The answer must be every line from the entries below that includes "способ".

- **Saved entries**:

-- Opening Marker --

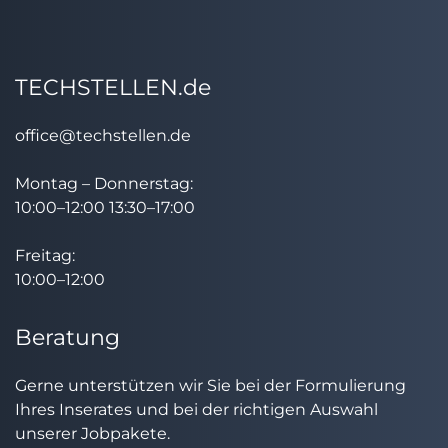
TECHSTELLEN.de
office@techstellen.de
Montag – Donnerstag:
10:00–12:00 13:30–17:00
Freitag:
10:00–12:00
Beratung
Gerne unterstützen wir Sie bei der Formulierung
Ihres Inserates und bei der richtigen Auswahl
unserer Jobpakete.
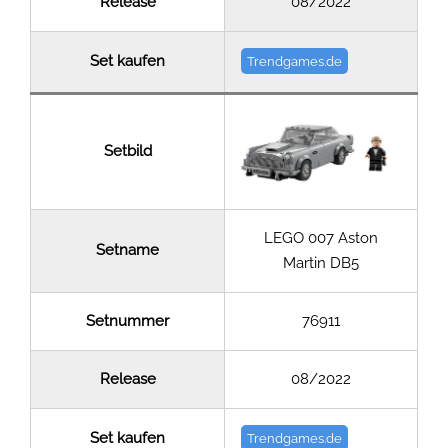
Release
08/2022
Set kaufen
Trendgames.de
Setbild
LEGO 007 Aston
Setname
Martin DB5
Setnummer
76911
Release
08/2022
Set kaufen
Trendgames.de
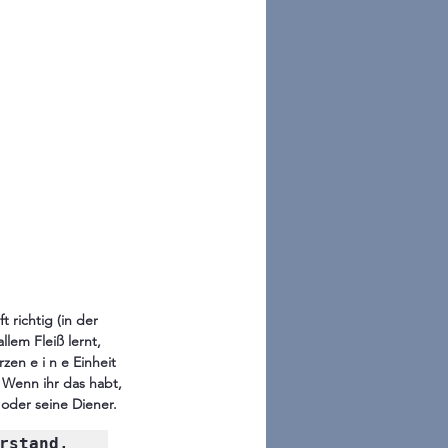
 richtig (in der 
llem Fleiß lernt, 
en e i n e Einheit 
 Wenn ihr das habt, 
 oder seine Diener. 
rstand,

-- Closing Marker --
-- Opening Marker --

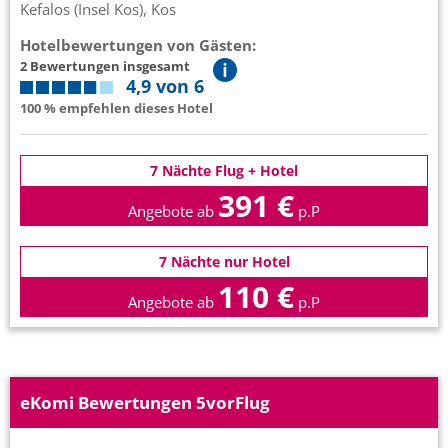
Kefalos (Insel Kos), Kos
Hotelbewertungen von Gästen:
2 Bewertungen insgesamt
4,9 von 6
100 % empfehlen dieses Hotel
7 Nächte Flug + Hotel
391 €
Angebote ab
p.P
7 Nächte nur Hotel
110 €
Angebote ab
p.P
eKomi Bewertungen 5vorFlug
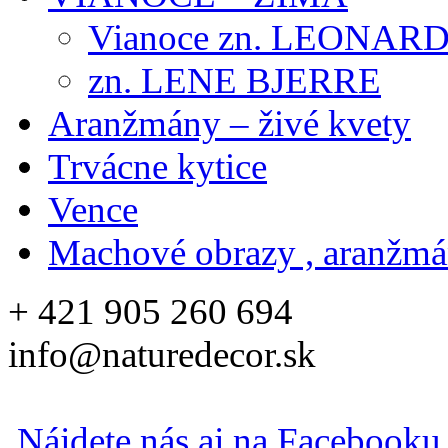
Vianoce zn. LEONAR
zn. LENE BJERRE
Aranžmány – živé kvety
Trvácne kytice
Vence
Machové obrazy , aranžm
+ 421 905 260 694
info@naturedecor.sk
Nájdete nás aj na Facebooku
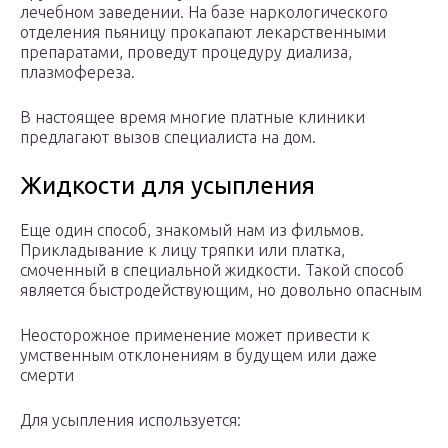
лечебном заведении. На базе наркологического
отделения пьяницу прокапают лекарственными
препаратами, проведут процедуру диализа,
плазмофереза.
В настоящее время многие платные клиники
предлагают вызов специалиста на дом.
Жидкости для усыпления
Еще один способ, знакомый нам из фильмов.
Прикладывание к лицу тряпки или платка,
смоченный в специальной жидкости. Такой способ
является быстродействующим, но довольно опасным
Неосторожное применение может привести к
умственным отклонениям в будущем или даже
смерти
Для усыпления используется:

-- Closing Marker --

- **YOUR SOLUTION**:
Еще один способ, знакомый нам из фильмов.
смоченный в специальной жидкости. Такой способ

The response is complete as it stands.